To fit a simulation-based ANOVA, you need to carry out the following steps:

  1. find the observed statistic
  2. simulate statistics that could have happened if the null was true
  3. visualize the distribution of simulated statistics (your permutation distribution)
  4. calculate the p-value for your observed statistic

2 levels versus 3 levels

If you categorical variable has two levels, you need to use a "diff in means" statistic, not an F-statistic!

Discussion – A New Component

Are your p-values trustworthy?

Inspect the conditions of your model!


Independence of Observations

Consider how the data were collected!

Normality of Residuals (Responses)

Use the density ridge plots!

Equal Variances of Each Group

Use the density ridge plots!

Study Limitations

Same questions as last project!

A four-panel meme featuring characters from Star Wars. In the first panel, Anakin confidently states that the p-value is small and he will conclude cause and effect. In the second panel, Padmé smiles and asks if the study was a randomized experiment. In the third panel, Anakin stares blankly without responding. In the fourth panel, Padmé looks concerned and repeats her question. The meme humorously highlights the mistake of inferring causality from statistical significance without proper experimental design.

Extra Features

Do you want to know the sample size in each group?

evals_small %>%
  count(age_cat) 
# A tibble: 4 × 2
  age_cat            n
  <fct>          <int>
1 Young faculty     18
2 Middle age        22
3 Older faculty     40
4 Nearly retired    14

Constant Variance

The constant variance condition is really important when the sample sizes of each group are quite different.

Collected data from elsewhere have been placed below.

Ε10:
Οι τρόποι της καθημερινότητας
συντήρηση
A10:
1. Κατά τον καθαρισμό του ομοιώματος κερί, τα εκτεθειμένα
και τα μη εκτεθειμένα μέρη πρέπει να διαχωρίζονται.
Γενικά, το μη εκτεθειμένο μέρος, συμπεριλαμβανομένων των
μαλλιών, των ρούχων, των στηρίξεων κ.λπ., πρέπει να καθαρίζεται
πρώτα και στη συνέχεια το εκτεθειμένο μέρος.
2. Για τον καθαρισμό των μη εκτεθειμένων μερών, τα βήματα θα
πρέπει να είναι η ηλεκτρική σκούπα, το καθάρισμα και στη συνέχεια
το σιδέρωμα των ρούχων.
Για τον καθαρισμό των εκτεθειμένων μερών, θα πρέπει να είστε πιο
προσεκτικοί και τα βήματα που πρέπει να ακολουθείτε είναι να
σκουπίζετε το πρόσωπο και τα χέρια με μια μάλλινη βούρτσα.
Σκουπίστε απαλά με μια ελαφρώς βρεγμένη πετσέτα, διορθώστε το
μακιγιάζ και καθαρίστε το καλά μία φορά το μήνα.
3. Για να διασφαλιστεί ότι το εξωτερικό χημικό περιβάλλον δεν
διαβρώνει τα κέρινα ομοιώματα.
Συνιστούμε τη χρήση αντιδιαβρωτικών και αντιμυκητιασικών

Do you want to change the grey background of your plots?

ggplot(data = evals_small, 
       mapping = aes(y = age_cat, x = min_eval)) + 
  geom_density_ridges() + 
  labs(title = "Minimum Evaluation Scores Across Faculty Ages", 
       y = "",
       x = "") +
  theme_bw()

Do you want to change the grey background of your plots?

Do you want to know the variances for each group?

evals_small %>% 
  group_by(age_cat) %>% 
  summarize(
    var = var(min_eval, na.rm = TRUE)
            ) 
age_cat var
Young faculty 0.2111438
Middle age 0.3425974
Older faculty 0.2461282
Nearly retired 0.4610989

Constant Variance

A rule that is sometimes used is if the largest variance (0.461) divided by the smallest variance (0.211) is more than 3, then there is evidence of non-equal variance.